Datapack Standards

Datapack standards help keep different datapacks from interfering with one another, and also can help improve performance. The Brickmasons team has adopted these standards so that our maps run efficiently, and our datapacks are both efficient and compatible. If you wish to make datapacks compatible with the Brickmason's datapacks, please follow these standards.

Standards

These are the rules that must be followed. Some ideas are imported from The Datapack Center

Namespace Usage

Namespaces are used to help keep functions, tags, and scoreboards from interfering with each other.

Examples include:

Using: /tag @s add bm.<tag> instead of /tag @s add <tag> (bm is the official Brickmasons namespace)

Using: /scoreboard objectives add bm.<scoreboard> dummy instead of /scoreboard objectives add <scoreboard> dummy

Global Tags

Certain tags are used for specific entities/functions that are very important and shouldn't be manipulated.

List:

global.ignore - this entity should not be selected in any way, a good use of this would be /kill @e[tag=!global.ignore] which doesn't kill entities with the global.ignore tag.

global.ignore.pos - this entity should not have it's position changed by teleporting or data modification.

Installed Datapack View

This is a global standard that allows your datapacks to be viewed in the advancement screen. See the link above for more info. This convention usually doesn't apply to maps, but rather it mostly applies to stand-alone datapacks.

All Brickmasons maps are to be released under the author "Brickmasons" with the icon of a brick (item).

Guidelines

These are not rules, but are recommendations to follow so that the datapack will run efficiently and improve performance.

Restrict Selectors

Using as few @e selectors as possible is always a very good idea. Also, when using them, it is a good idea to be as specific as possible in the entity selector. For example @e[type=pig,tag=bm.seat] is more efficient than @e[tag=bm.seat] and is less likely to cause issues with other datapacks.

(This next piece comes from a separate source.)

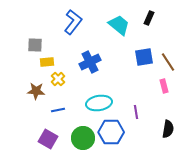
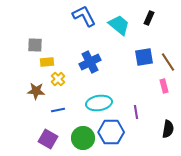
blue L-shape: moved 11 px right, 6 px up; rotated 65 degrees counterclockwise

Only One Ticking Function and Only One Load Function

In the #minecraft:tick json file, it is best to only have 1 function listed, and then have that function run all other necessary functions. The same is true for the load json file. This gives more control over how functions are ticked and how they are loaded, which can help with troubleshooting later. This would be one per datapack of course.

Lowercase Naming

Unless it makes otherwise, name files, tags, and scoreboards all lowercase. Many of the files in a datapack must be lowercase anyways, so to simplify the creation of datapacks, using an all lowercase or snake_case format works well.